プロローグ『ハッキング』
データの海を駆けるレイ。
ヘッドギアをつけた瞬間から、脳内で超高速の演算が走っている。
最高の頭脳が導き出すコードで、仮想空間の鍵を次々と解いていく。
「こんなところに、いたなんて」
レイは、自身の研究のために必要なデータの収集のため機械人間の中枢都市アルデアの深部にヘッドギアをかぶりハッキングをしかけていた。本来の目的だった記憶と感情などの人格を電子データにする研究資料については、手に入ることができたが、その過程で思いもよらない発見があった。それは、かつて病気で亡くなったレイの想い人であるリナの感情と記憶を電子化した人格データだった。
「リナ、俺だ!」
胸を高鳴らせながら、コンタクトを試みたレイ。
通常だったら、こんな危険な行為を行ったりしないが、彼女のデータを見つけた今、理性では止められなかった。
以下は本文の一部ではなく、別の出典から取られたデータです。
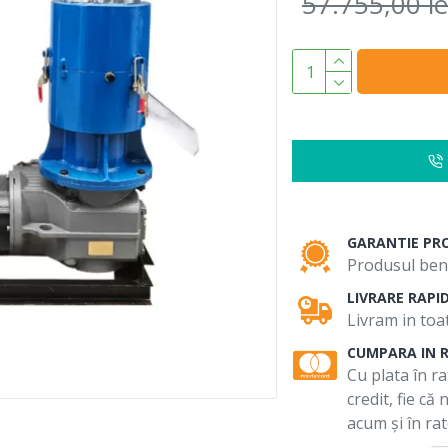
57.755,00 le
GARANTIE PR
Produsul bene
LIVRARE RAPI
Livram in toat
CUMPARA IN 
Cu plata în ra
credit, fie că
acum și în rat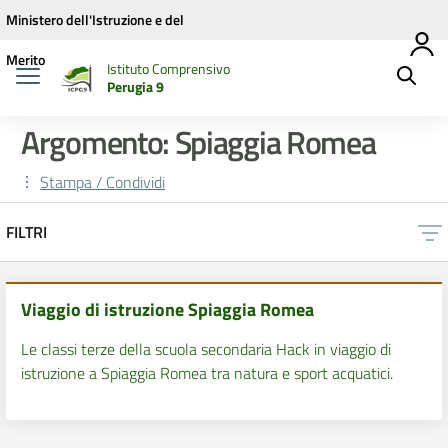
Vai ai contenuti
Vai al menu di navigazione
Vai al footer
Ministero dell'Istruzione e del
Merito
Istituto Comprensivo
Perugia 9
Argomento: Spiaggia Romea
Stampa / Condividi
FILTRI
Viaggio di istruzione Spiaggia Romea
Le classi terze della scuola secondaria Hack in viaggio di
istruzione a Spiaggia Romea tra natura e sport acquatici.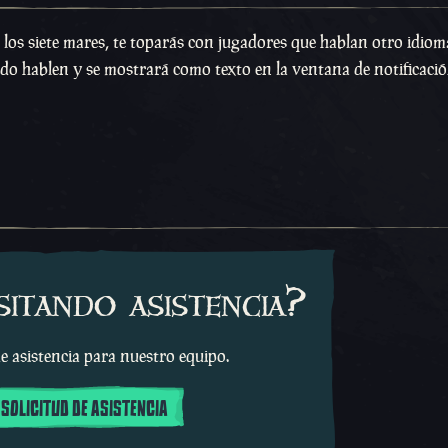
 los siete mares, te toparás con jugadores que hablan otro idioma
ndo hablen y se mostrará como texto en la ventana de notificació
sitando asistencia?
e asistencia para nuestro equipo.
 SOLICITUD DE ASISTENCIA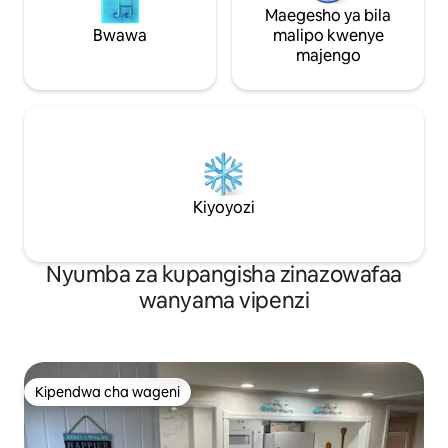
Maegesho ya bila
Bwawa
malipo kwenye
majengo
Kiyoyozi
Nyumba za kupangisha zinazowafaa
wanyama vipenzi
Kipendwa cha wageni
Kipendwa cha wageni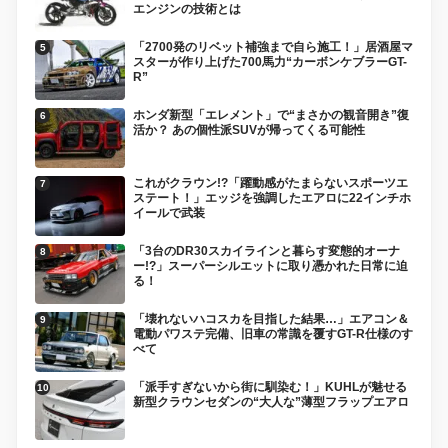
エンジンの技術とは
「2700発のリベット補強まで自ら施工！」居酒屋マ
スターが作り上げた700馬力“カーボンケブラーGT-
R”
ホンダ新型「エレメント」で“まさかの観音開き”復
活か？ あの個性派SUVが帰ってくる可能性
これがクラウン!?「躍動感がたまらないスポーツエ
ステート！」エッジを強調したエアロに22インチホ
イールで武装
「3台のDR30スカイラインと暮らす変態的オーナ
ー!?」スーパーシルエットに取り憑かれた日常に迫
る！
「壊れないハコスカを目指した結果…」エアコン＆
電動パワステ完備、旧車の常識を覆すGT-R仕様のす
べて
「派手すぎないから街に馴染む！」KUHLが魅せる
新型クラウンセダンの“大人な”薄型フラップエアロ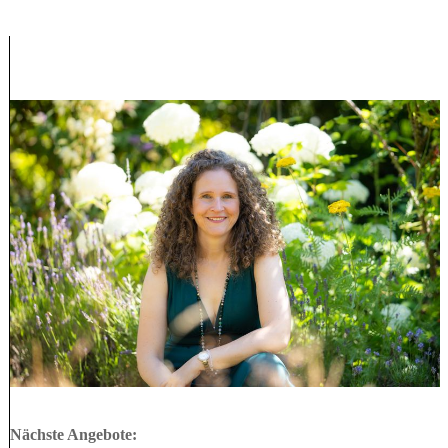
Nächste Angebote: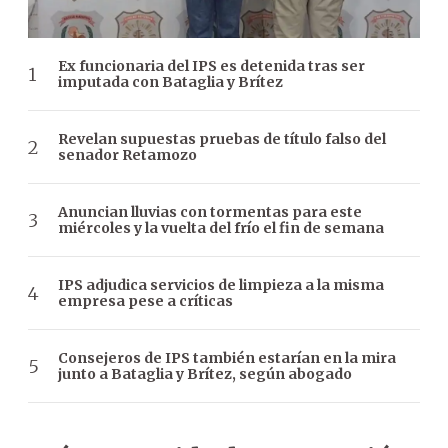
Ex funcionaria del IPS es detenida tras ser
imputada con Bataglia y Brítez
Revelan supuestas pruebas de título falso del
senador Retamozo
Anuncian lluvias con tormentas para este
miércoles y la vuelta del frío el fin de semana
IPS adjudica servicios de limpieza a la misma
empresa pese a críticas
Consejeros de IPS también estarían en la mira
junto a Bataglia y Brítez, según abogado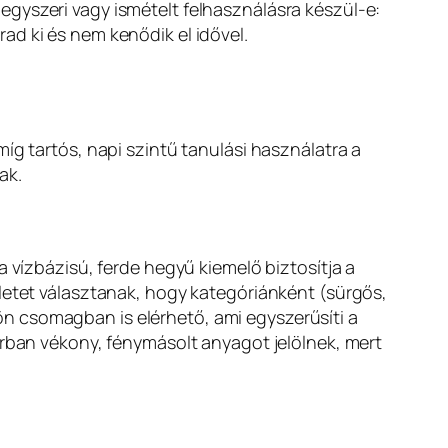
gyszeri vagy ismételt felhasználásra készül-e:
ad ki és nem kenődik el idővel.
íg tartós, napi szintű tanulási használatra a
ak.
a vízbázisú, ferde hegyű kiemelő biztosítja a
zletet választanak, hogy kategóriánként (sürgős,
ön csomagban is elérhető, ami egyszerűsíti a
orban vékony, fénymásolt anyagot jelölnek, mert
一瞬だけ、データを視覚化したヘッドギアに捕らえられたリナの姿の表示され、目が合った気がした。しかし、彼女は、悲しい顔をして姿を消してしまう。
『侵入者発見。
これより『迎撃システム』を発動します。』
「くそっ! 見つかったか!」
一瞬にして、構築されていくデータの壁とパスワードの鎖。
「こんなところで、終わってたまるかっ!」
レイは、コンタクトから、データの取得に切り替えて、コマンドを入力する。
画面には進行バーが表示されダウンロードが開始される。しかし――
「当然、これも邪魔が入るか」
一瞬で赤い警告音が鳴り響く。
進行バーは30%を示していたが、ピクセル一つ分も動かなくなっていた。
自分のヘッドギアの画面上には、ファイアウォールを示す盾のアイコンが多数表示されている。都市全体が自分を敵と認識したようだった。
「アルファ、支援を!」
レイは、自分の支援型AIをバックアップに投入した。
画面上に、金色の髪をした背中に羽を生やした妖精のような可愛らしい少女の幻影が映し出される。
支援AI『アルファ』である。
アルファはネットの海を自在に飛び回ると次々現れてくるアイコンを撃墜していく。
鮮やかな身のこなしで次々と敵を葬っていくが、それ以上に敵のアイコンが増える速度の方が勝っていた。
「マスター私の演算能力を足しても、あと3秒しか持ちません」
超加速した3秒というのは、通常よりも長いがそれでも一瞬には違いない。
『侵入者:逆探知開始』
スクリーンにさらに強い赤い警告が点滅しはじめた。重く不快な圧迫感がヘッドギア越しに襲い掛かる。
どう考えても失敗だった。
「くそっ。離脱する」
ヘッドギアをはねのけると、コードを切断し、強制的に電気の供給を止めた。
どれだけ願おうとも現実は残酷だ。
遺伝子を組み換えて、作り替えた最上級の脳を持ってしても、最強の電子セキュリティーを突破することはできなかった。
「マスター大丈夫ですか?」
別の端末上にアルファが現れた。
「やっぱり、無理だったか……」
レイが息を吐くと、アルファが照れたように微笑む。
「えへへ」
そして、小さな手を振るようにしてデータを開示した。
「これは?」
「ダウンロードできた分だけになりますが、持ち出すことができましたよ」
「……すごいじゃないか」
レイは、アルファが表示されている端末を猫のようにひとしきり撫でると、震える手でデータを開く。
数値で30%。
たった、それだけ。
それでも、人生をかけてでもほしかったデータがあった。
「リナ……」
それは、レイの想い人リナの生前の記憶データだった。
ただの記憶の断片――という意味ではない。
彼女が確かに生きて存在した証そのものだった。